# I am an abuser



## PrivateGaeta12 (Jul 1, 2011)

Hi, Im 25 years old and new to this site.


3 years ago i met the most wonderful woman in the world. She was so special to me and made me so happy.

She had been through some sexual trauma in her life, and she also has alot of issues with pornography. She is very afraid of being used by men.


Well, after the initial honeymoon period, my abusive tendencies would come out.

Whenever she would speak of her past i would call her a ***** and try to control the argument by degrading and disrespecting her.

Well, in december she decided that she needed a break.

Things were okay for about 2 months until she acted as if she wanted me back, but she said that she was not ready. I flipped out, called her a *****, told her that i was sick of her body and that she was simply a sex object to me. 

She forgave me for this, but she did not take me back. 

About 1 month ago, she contacted me again to tell me that she missed me. But this time i went ballistic.

I told her that she was a *****, that i got sick of her and looked at pornography during our relationship. And i told her that i showed her private pictures to my friends.

Honestly, i jsut wanted to hurt her. I was not in posession of her intimate pictures anymore, but i knew that i could break her heart if i said that.

I feel like a monster. Everything that i did to her falls into the exact definition of abuse.

I know that i am an emotional abuser. 

I have sought out help from various websites, but the resources for abusers are very little.
People often criticize me and harangue me. They are angry at me for being an abuser.


I Just want to get a hold of my anger. I know that i will never see my love again. 

But i also know that i do not want to hurt the next woman in my life in a similar way.


I feel as if the only way i can atone for my behavior is if i truly make an effort to change. 

I dont think that i will ever be able to take away the hurt from her.

I feel so horrible, i loved her so much, and i really do wish that i could turn back time.


I dont know what to do. I live with my parents, in an environment that can be quite verbally abusive (arranged marriage) 


I dont know what to do. I dont know if i can ever change. I dont want to have hate inside me. I am so lost and confused, and would greatly appreciate some advice.


----------



## wunderbar (May 30, 2011)

The first step toward healing is admitting you have a problem, hitting rock bottom so to speak, and then getting help. Do you have the ability (resources, etc) to see a counselor? A spiritual adviser may also be very helpful to turn to for advice. 

The most important thing to get out of counseling is understand the cycle. What triggers you to hurt someone? Usually anger comes form hurt, pain that the person does not want to acknowledge. The anger could be from thinking that what that person said devalues you or from something in the past. Some unresolved hurt that you take out on this person. 

Once you can identify what causes you to act out, then you can try to modify the behavior. The next time someone hurts you, you can admit how much it hurts rather than get angry. Or you can replay, in your head, the incident that causes you pain (her leaving you, for example) until it no longer hurts when you think about it, thus relieving the anger that used to be there.
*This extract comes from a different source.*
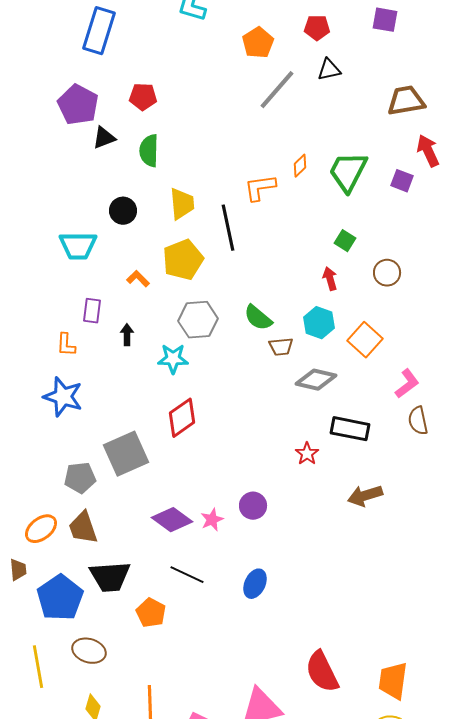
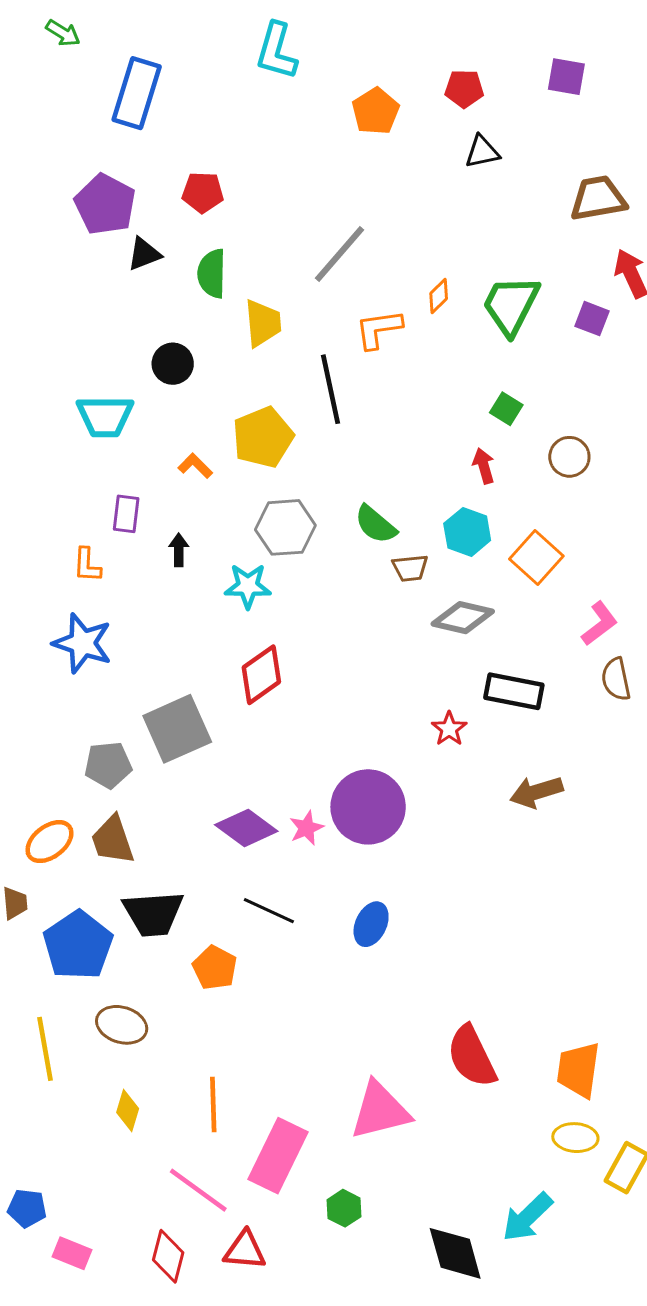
gray line: (277, 90) -> (340, 254), moved
yellow trapezoid: (182, 204) -> (263, 323), moved
purple circle: (253, 506) -> (368, 807), size x1.8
Mainly its about finding other, healthier outlets for your frustrations, anger so that you don't take it out on people you love.


----------



## Kauaiguy (May 8, 2011)

I think that EVERYONE have it in themselves the ability to change if they TRULY want to. It's like an addiction to cigarettes, alcohol and drugs, and when people tell me they can't quit, I know better.

*BEEN THERE, DONE THAT!*

I was raised by a very strict and abusive step father. A friend and I found a bicycle once and I took it home. It turned out that it belonged to one of the neighborhood kids and he told my stepfather that I stole it.

I was asleep on a lawn chair in the back yard and my stepfather and the kid came in, and before I knew what was happening, my stepfather punched me in the mouth. NEVER even asked anything about the bike.

I swore from that day on that I would NEVER be like him. That was when I was 12 years old. I am now in my late 60's and to this day, I never turned out like him.

Of course I could have turned out abusive like him and blamed it on how I was raised. But that is a COP OUT!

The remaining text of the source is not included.